» **WORK REQUIRED**: Look below for the line with "かんたん＆リーズナブルにホームページを自分でつくろう☆", then repeat it and all lines after it, exactly, minus any pictures.

» **GIVEN ENTRIES**:
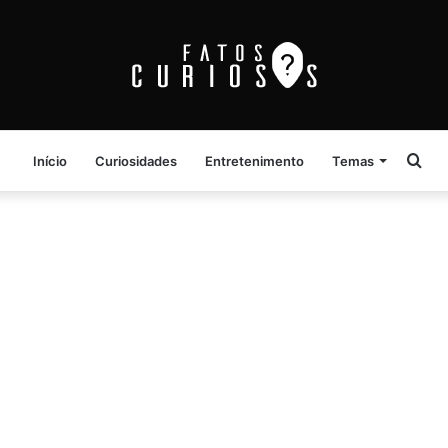
Pro
Início
Curiosidades
Entretenimento
Temas
por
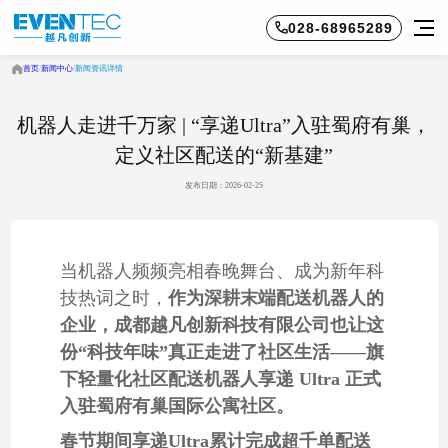
028-68965289
首页
/
新闻中心
/
新闻资讯详情
机器人走进千万家 | “享递Ultra”入驻蜀府有巢，
定义社区配送的“新基建”
发布日期：2026-02-25
当机器人频频亮相春晚舞台、成为新年科
技热词之时，
作为深耕末端配送机器人的
企业，
成都越凡创新科技有限公司也让这
份“科技年味”真正走进了社区生活——旗
下轻量化社区配送机器人享递 Ultra 正式
入驻蜀府有巢国际公寓社区。
春节期间享递Ultra累计完成超千单配送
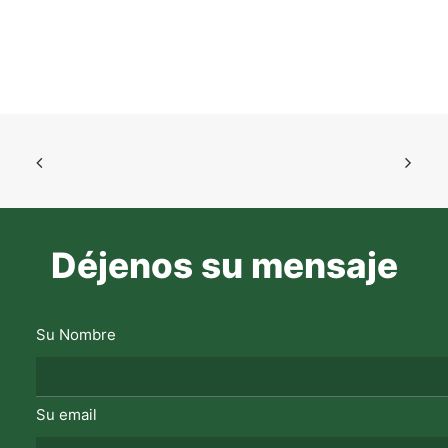
Déjenos su mensaje
Su Nombre
Su email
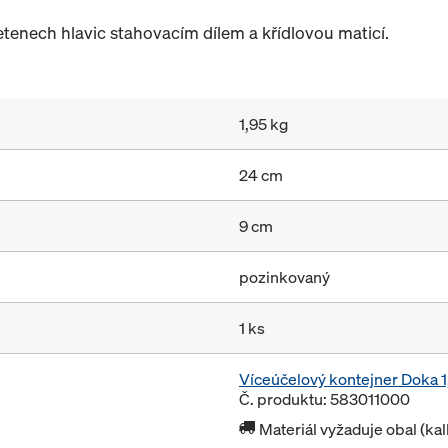
etenech hlavic stahovacím dílem a křídlovou maticí.
1,95 kg
24 cm
9 cm
pozinkovaný
1 ks
Víceúčelový kontejner Doka
Č. produktu: 583011000
Materiál vyžaduje obal (ka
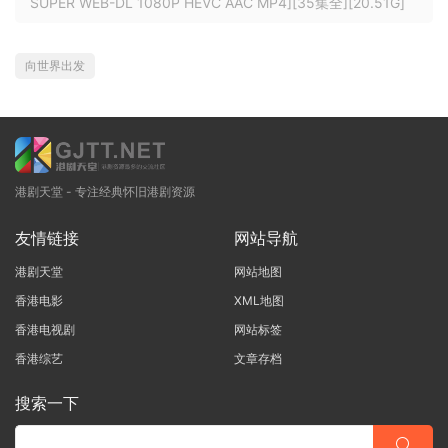
SUPER WEB-DL 1080P HEVC AAC MP4][35集全][20.51G]
向世界出发
港剧天堂 - 专注经典怀旧港剧资源
友情链接
网站导航
港剧天堂
网站地图
香港电影
XML地图
香港电视剧
网站标签
香港综艺
文章存档
搜索一下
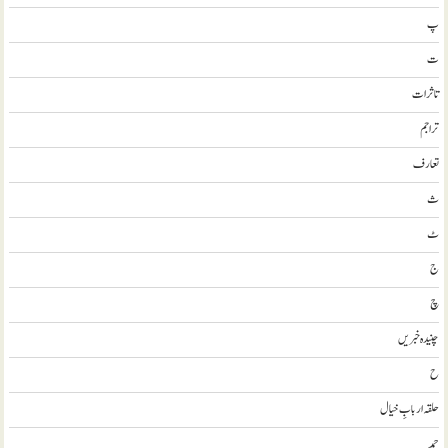
پ
ت
تاثرات
تراجم
تعارف
ث
ٹ
ج
چ
چنیدہ خبریں
ح
حلقہ اربابِ خیال
حمد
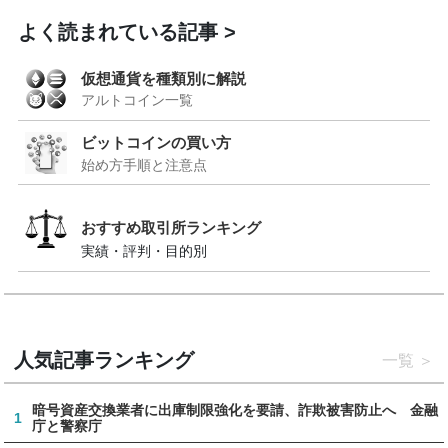
よく読まれている記事
仮想通貨を種類別に解説
アルトコイン一覧
ビットコインの買い方
始め方手順と注意点
おすすめ取引所ランキング
実績・評判・目的別
人気記事ランキング
一覧
暗号資産交換業者に出庫制限強化を要請、詐欺被害防止へ 金融
1
庁と警察庁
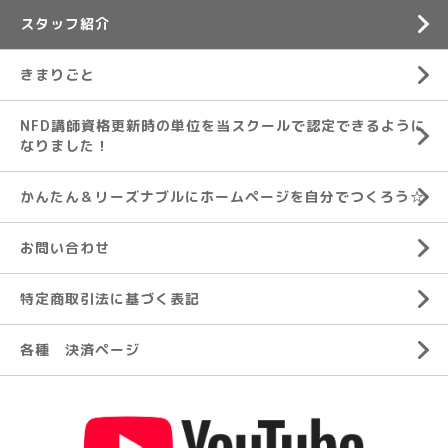
スタッフ紹介
きまりごと
NFD講師資格更新時の単位を当スクールで認定できるように
なりました！
かんたん＆リーズナブルにホームページを自分でつくろう☆
お問い合わせ
特定商取引法に基づく表記
各種 決済ページ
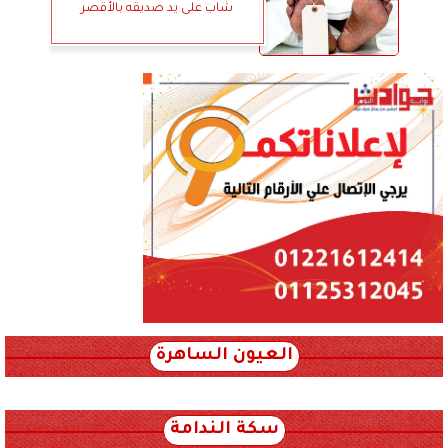
شاب على يد صديقه بالأقصر
العيون الساهرة
xml_json/rss/~12.xml x0n not found
سكة الندامة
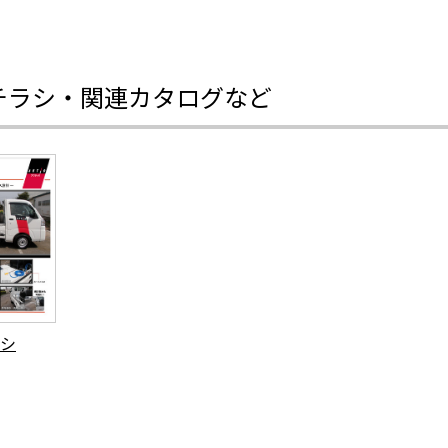
チラシ・関連カタログなど
シ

» **TASK ANSWER**:
かんたん＆リーズナブルにホームページを自分でつくろう☆
お問い合わせ
特定商取引法に基づく表記
各種 決済ページ
شاب على يد صديقه بالأقصر
العيون الساهرة
xml_json/rss/~12.xml x0n not found
سكة الندامة
チラシ・関連カタログなど
シ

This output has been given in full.